Comparative study of multi-headed and baseline deep learning models for ADHD classification from EEG signals.

The prevalence of Attention-Deficit/Hyperactivity Disorder among children is rising, emphasizing the need for early and accurate diagnostic methods to address associated academic and behavioral challenges. Electroencephalography-based analysis has emerged as a promising noninvasive approach for detecting Attention-Deficit/Hyperactivity Disorder; however, utilizing the full range of electroencephalography channels often results in high computational complexity and an increased risk of model overfitting. This study presents a comparative investigation between a proposed multi-headed deep learning framework and a traditional baseline single-model approach for classifying Attention-Deficit/Hyperactivity Disorder using electroencephalography signals.

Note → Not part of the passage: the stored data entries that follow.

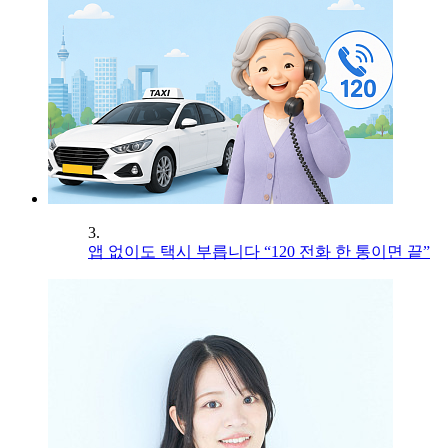
3.
앱 없이도 택시 부릅니다 “120 전화 한 통이면 끝”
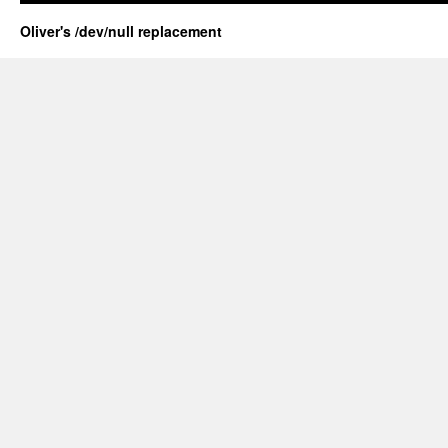
Oliver's /dev/null replacement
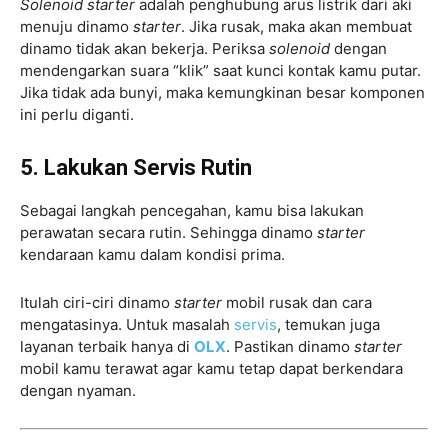
Solenoid
starter
adalah penghubung arus listrik dari aki
menuju dinamo
starter
. Jika rusak, maka akan membuat
dinamo tidak akan bekerja. Periksa
solenoid
dengan
mendengarkan suara “klik” saat kunci kontak kamu putar.
Jika tidak ada bunyi, maka kemungkinan besar komponen
ini perlu diganti.
5. Lakukan Servis Rutin
Sebagai langkah pencegahan, kamu bisa lakukan
perawatan secara rutin. Sehingga dinamo
starter
kendaraan kamu dalam kondisi prima.
Itulah ciri-ciri dinamo
starter
mobil rusak dan cara
mengatasinya. Untuk masalah
servis
, temukan juga
layanan terbaik hanya di
OLX
. Pastikan dinamo
starter
mobil kamu terawat agar kamu tetap dapat berkendara
dengan nyaman.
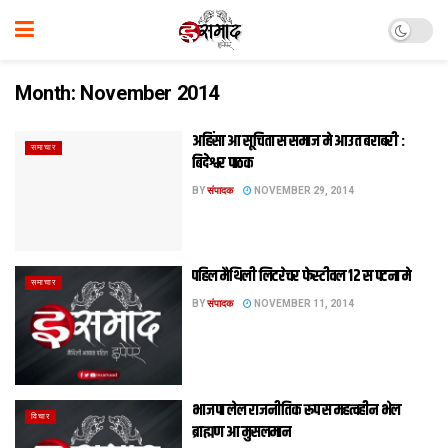
Month:
November 2014
अहिंसा आ सूचिता स समाज मे आउत बराबरी :
समाचार
बिंदेश्वर पाठक
BY
संपादक
NOVEMBER 29, 2014
पहिल मैथिली लिटरेचर फेस्टीवल 12 स पटना मे
समाचार
BY
संपादक
NOVEMBER 11, 2014
भाजपा लेल राजनीतिक रूप स महत्वहीन भेल
विचार
ब्राह्मण आ मुसलमान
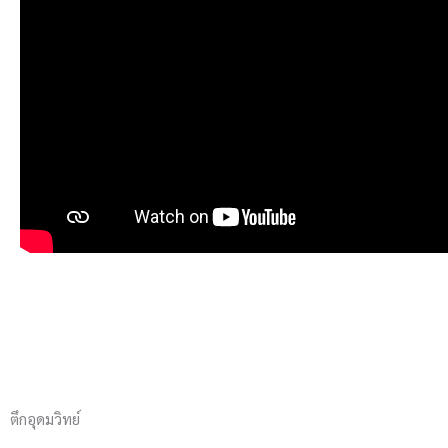
ตึกอุดมวิทย์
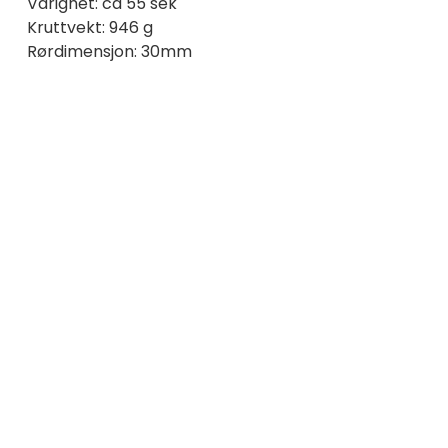
Varighet: ca 55 sek
Kruttvekt: 946 g
Rørdimensjon: 30mm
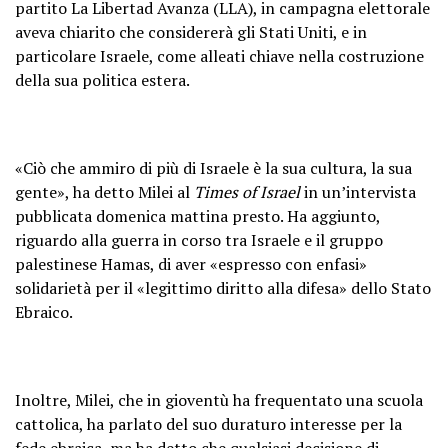
partito La Libertad Avanza (LLA), in campagna elettorale
aveva chiarito che considererà gli Stati Uniti, e in
particolare Israele, come alleati chiave nella costruzione
della sua politica estera.
«Ciò che ammiro di più di Israele è la sua cultura, la sua
gente», ha detto Milei al
Times of Israel
in un’intervista
pubblicata domenica mattina presto. Ha aggiunto,
riguardo alla guerra in corso tra Israele e il gruppo
palestinese Hamas, di aver «espresso con enfasi»
solidarietà per il «legittimo diritto alla difesa» dello Stato
Ebraico.
Inoltre, Milei, che in gioventù ha frequentato una scuola
cattolica, ha parlato del suo duraturo interesse per la
fede ebraica, ma ha detto che qualsiasi decisione di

Electroencephalography data were collected from 79 participants (42 healthy adults and 37 diagnosed with Attention-Deficit/Hyperactivity Disorder) across four cognitive states: resting with eyes open, resting with eyes closed, performing cognitive tasks, and listening to omniarmonic sounds. To reduce complexity, signals from only five strategically selected electroencephalography channels were used. The multi-headed approach employed parallel deep learning branches-comprising combinations of Bidirectional Long Short-Term Memory, Long Short-Term Memory, and Gated Recurrent Unit architectures-to capture inter-channel relationships and extract richer temporal features. Comparative analysis revealed that the combination of Long Short-Term Memory and Bidirectional Long Short-Term Memory within the multi-headed framework achieved the highest classification accuracy of 89.87%, significantly outperforming all baseline configurations. These results demonstrate the effectiveness of integrating multiple deep learning architectures and highlight the potential of multi-headed models for enhancing electroencephalography-based Attention-Deficit/Hyperactivity Disorder diagnosis.